The third important fact about global climate change is revealed by comparing these three rows of maps. They show that, regardless of technology path, we are already locked in to some degree of warming; but by century’s end, the actions or inactions taken now to curb greenhouse gas emissions really will matter enormously. By 2080-2099 the “pessimistic” world is indeed a cauldron compared to the “optimistic” one, with temperatures rising 3.5°-5.0°C (9°F) across the conterminous United States, Europe, and China, rather than 2.0°-2.5°C (4.5°F). While these numbers may seem small, in fact there is a huge difference between the two outcomes. A 2.5°C rise in average annual temperature is actually huge, equivalent to the difference between a record cool and record warm year in New York City. So even in the “optimistic” world, what is today considered an extreme warm year in New York will become the norm; and the new extremes will be unlike anything New Yorkers have ever seen.

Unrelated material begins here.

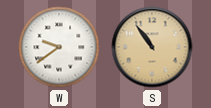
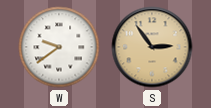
S: 10:54 -> 2:54
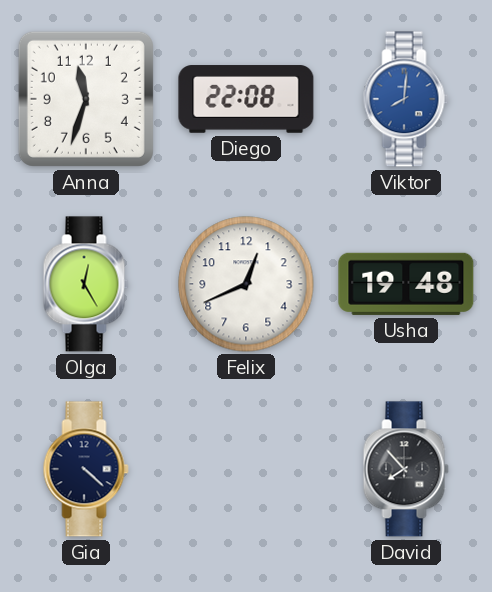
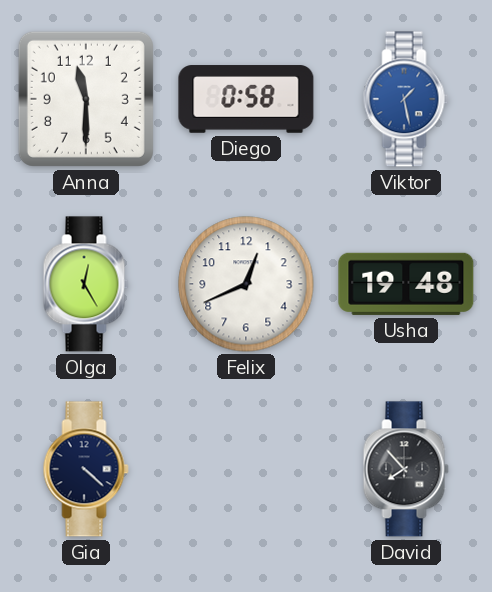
Anna: 11:33 -> 11:30
Diego: 22:08 -> 0:58
Viktor: 8:01 -> 1:28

The “pessimistic” numbers are even more alarming. They approach the magnitude of average temperature contrast between the world of today and the world of twenty thousand years ago during the last ice age, when global temperatures averaged about 5°C (9°F) cooler. Many areas of North America and Europe were under ice, sea levels were more than 100 meters (330 feet) lower, and Japan was actually connected to the Asia mainland.
280

All of these maps are conservative in that they awaken no hidden “climate genies” that give climate scientists nightmares.
281
Instead, they chart out the plain vanilla, predictable intensification of the greenhouse effect, covering a realistic range of options lying well within control of human choices.